Please transcribe every entry below exactly, without including the pictures.

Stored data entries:
----------

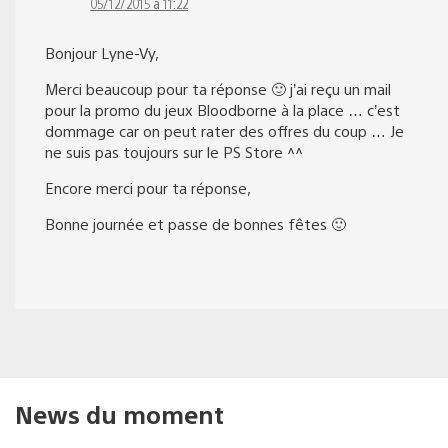
05/12/2015 à 11:22
Bonjour Lyne-Vy,
Merci beaucoup pour ta réponse 🙂 j’ai reçu un mail
pour la promo du jeux Bloodborne à la place … c’est
dommage car on peut rater des offres du coup … Je
ne suis pas toujours sur le PS Store ^^
Encore merci pour ta réponse,
Bonne journée et passe de bonnes fêtes 🙂
News du moment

----------

■ Result of the exercise:
05/12/2015 à 11:22
Bonjour Lyne-Vy,
Merci beaucoup pour ta réponse 🙂 j’ai reçu un mail
pour la promo du jeux Bloodborne à la place … c’est
dommage car on peut rater des offres du coup … Je
ne suis pas toujours sur le PS Store ^^
Encore merci pour ta réponse,
Bonne journée et passe de bonnes fêtes 🙂
News du moment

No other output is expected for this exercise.